Resistance genes detected against different antimicrobial classes corroborate the resistance profile of the strains. However, predicting the phenotype of antimicrobial susceptibility from bacterial genetic data is challenging, because it is based on the quality and completeness of the existing information about the genomic determinants of resistance50,51. Despite the enormous advances in bioinformatics20,50,52,53, it was noted that no database includes complete phenotypic profile data associated with the AMR gene sequence50,51. The resistance phenotype conferred by the presence of some genes must be inferred from exhaustive searches in the literature (Supplementary Table 4 and Supplementary Table 4A)50,51.

The performance of WGS to predict beta-lactam, fluoroquinolone and aminoglycoside susceptibility has been considered excellent for K. pneumoniae50. Other carbapenemases have been described in K. pneumonia as well54,55, but we were not able to confirm any carbapenemase encoded in an ST11 strain by manual curation, despite the evidence of positive carbapenemase screening tests, which may indicate a novel carbapenemase. ST11 strains have aac(6')Ib-cr and aadA2 genes but are reported to be inversely susceptible to gentamycin but nonsusceptible to amikacin50. We did not detect the plasmidial mcr-1 gene in the analyzed genomes, but the genes mgrB and the component system pmrA/pmrB were truncated or absent in all strains, which are related to the genetic mechanisms associated with polymyxin B/E resistance56,57. Val130 to Ala mutation in oqxR has been reported in both tigecycline-nonsusceptible and tigecycline-susceptible strains58, but the lack of knowledge about the expression levels of the efflux pump genes detected may have precluded the identification of this resistance mechanism59.

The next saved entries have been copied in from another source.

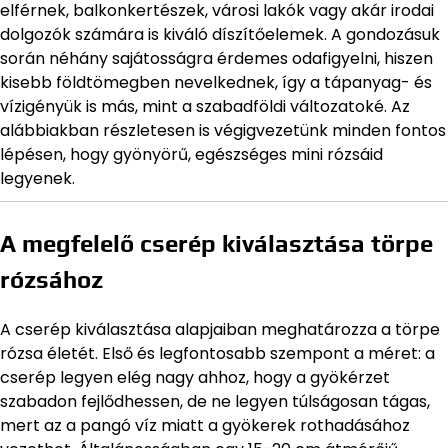
elférnek, balkonkertészek, városi lakók vagy akár irodai
dolgozók számára is kiváló díszítőelemek. A gondozásuk
során néhány sajátosságra érdemes odafigyelni, hiszen
kisebb földtömegben nevelkednek, így a tápanyag- és
vízigényük is más, mint a szabadföldi változatoké. Az
alábbiakban részletesen is végigvezetünk minden fontos
lépésen, hogy gyönyörű, egészséges mini rózsáid
legyenek.
A megfelelő cserép kiválasztása törpe
rózsához
A cserép kiválasztása alapjaiban meghatározza a törpe
rózsa életét. Első és legfontosabb szempont a méret: a
cserép legyen elég nagy ahhoz, hogy a gyökérzet
szabadon fejlődhessen, de ne legyen túlságosan tágas,
mert az a pangó víz miatt a gyökerek rothadásához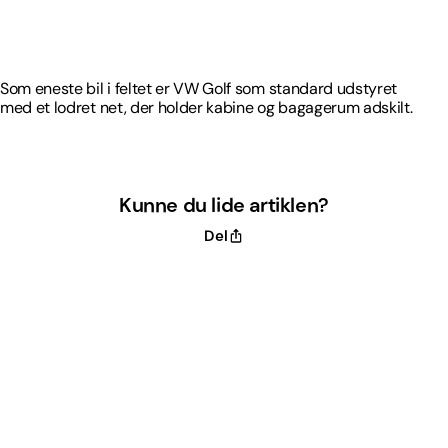
Som eneste bil i feltet er VW Golf som standard udstyret
med et lodret net, der holder kabine og bagagerum adskilt.
Som eneste bil i feltet er VW Golf som standard udstyret
med et lodret net, der holder kabine og bagagerum adskilt.
Kunne du lide artiklen?
Del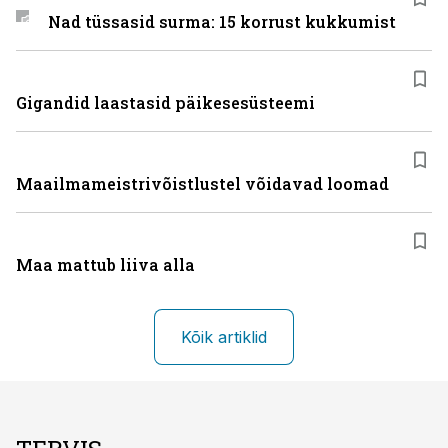
Nad tüssasid surma: 15 korrust kukkumist
Gigandid laastasid päikesesüsteemi
Maailmameistrivõistlustel võidavad loomad
Maa mattub liiva alla
Kõik artiklid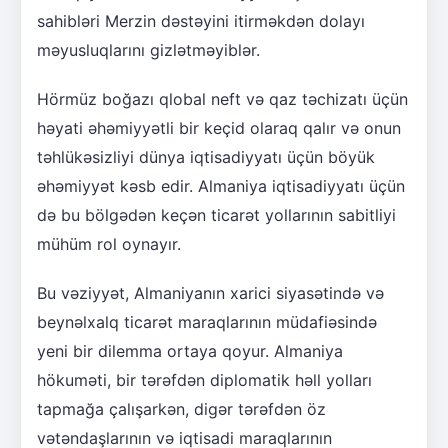
sahibləri Merzin dəstəyini itirməkdən dolayı
məyusluqlarını gizlətməyiblər.
Hörmüz boğazı qlobal neft və qaz təchizatı üçün
həyati əhəmiyyətli bir keçid olaraq qalır və onun
təhlükəsizliyi dünya iqtisadiyyatı üçün böyük
əhəmiyyət kəsb edir. Almaniya iqtisadiyyatı üçün
də bu bölgədən keçən ticarət yollarının sabitliyi
mühüm rol oynayır.
Bu vəziyyət, Almaniyanın xarici siyasətində və
beynəlxalq ticarət maraqlarının müdafiəsində
yeni bir dilemma ortaya qoyur. Almaniya
hökuməti, bir tərəfdən diplomatik həll yolları
tapmağa çalışarkən, digər tərəfdən öz
vətəndaşlarının və iqtisadi maraqlarının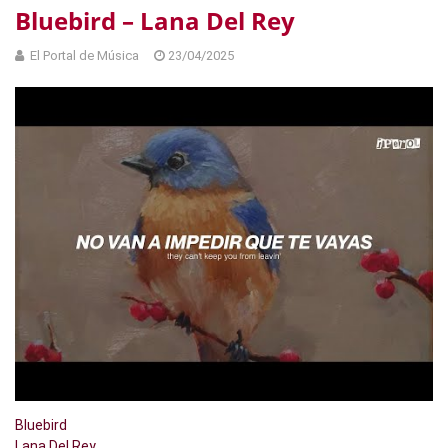
Bluebird – Lana Del Rey
El Portal de Música
23/04/2025
Bluebird
Lana Del Rey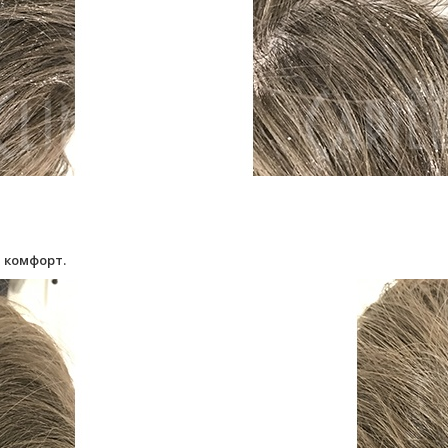
 комфорт.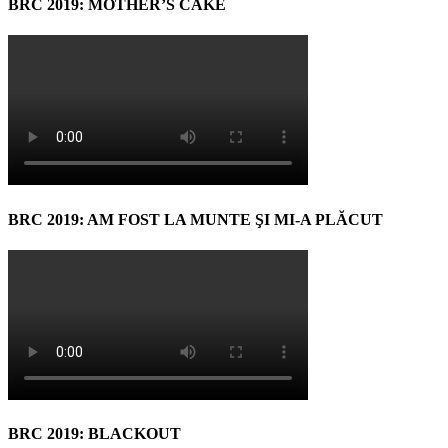
BRC 2019: MOTHER’S CAKE
BRC 2019: AM FOST LA MUNTE ŞI MI-A PLĂCUT
BRC 2019: BLACKOUT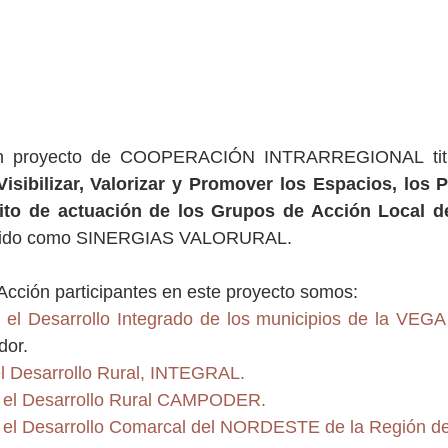
 un proyecto de COOPERACIÓN INTRARREGIONAL titu
sibilizar, Valorizar y Promover los Espacios, los P
bito de actuación de los Grupos de Acción Local de
cido como SINERGIAS VALORURAL.
Acción participantes en este proyecto somos:
a el Desarrollo Integrado de los municipios de la V
dor.
l Desarrollo Rural, INTEGRAL.
a el Desarrollo Rural CAMPODER.
 el Desarrollo Comarcal del NORDESTE de la Región de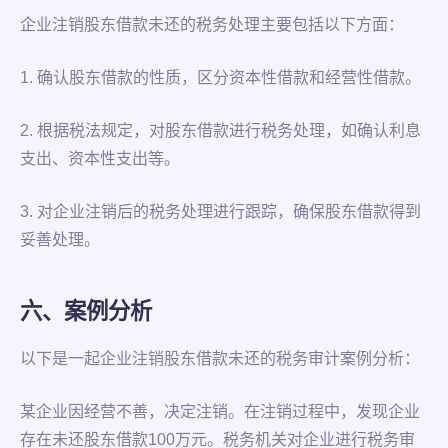
企业注销股东借款未还的税务处理主要包括以下方面：
1. 确认股东借款的性质，区分资本性借款和经营性借款。
2. 根据税法规定，对股东借款进行税务处理，如确认利息
支出、资本性支出等。
3. 对企业注销后的税务处理进行跟踪，确保股东借款得到
妥善处理。
六、案例分析
以下是一起企业注销股东借款未还的税务审计案例分析：
某企业因经营不善，决定注销。在注销过程中，发现企业
存在未还股东借款100万元。税务机关对企业进行税务审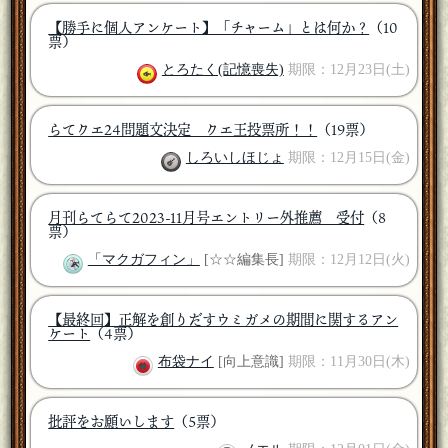
【勝手に個人アンケート】「チャーム」とは何か？
（10
票）
とろたく(記憶喪失)
期限：12月23日(土)
らてクエ24問題文決定 クエ王投票所！！
（19票）
しろいしほじょ
期限：12月15日(金)
月刊らてらて2023-11月号エントリー外推薦 受付
（8
票）
「マクガフィン」
[☆☆編集長]
期限：12月12日(火)
【最終回】正解を創りだすウミガメの期間に関するアン
ケート
（4票）
布袋ナイ
[向上意識]
期限：11月30日(木)
批評をお願いします
（5票）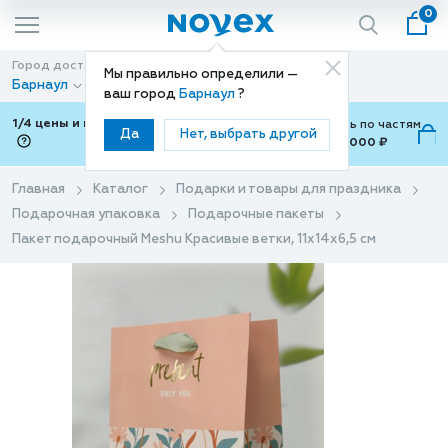
0
Город доставки
Способ доставки
Мы правильно определили —
Барнаул
Доставка
ваш город
Барнаул
?
1/4 цены и покупки ваши с Подели
Можно оплатить по частям
Да
Нет, выбрать другой
от 700 ₽ до 15,000 ₽
ⓘ
Главная
Каталог
Подарки и товары для праздника
Подарочная упаковка
Подарочные пакеты
Пакет подарочный Meshu Красивые ветки, 11х14х6,5 см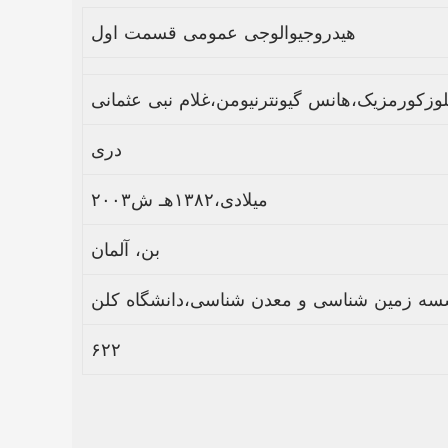
هیدروجیوالوجی عمومی قسمت اول
وزکورمزیک،هانس گیونترنیومن،غلام نبی عثمانی
دری
۲۰۰۳میلادی،۱۳۸۲هـ ش
بن، آلمان
ه زمین شناسی و معدن شناسی،دانشگاه کلن
۶۲۲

Even more challenging is choose to correlate virulence gene functions inferred from the literature as one of our approaches (Supplementary Table 5 and Supplementary Table 5A), because precise predictions of gene functions may not be possible due to the complexities in the subjacent genetic mechanisms not yet completely comprehended52. Despite the limitations, our purpose was only to raise hypotheses, through the descriptive comparison of bacterial genomics with the clinical and epidemiological characteristics of affected patients. Despite the severity of infections, most of the genetic structures found in PCR-Kp are related to resistance, survival, and proliferation in the revised literature (Supplementary Table 5 green color). The same pattern of genetic functions seems to have predominated in SNP variations among ST437 strains (Table 2, green color), although most mutations are missense, and the resulting protein structures and functions were not investigated in this study60.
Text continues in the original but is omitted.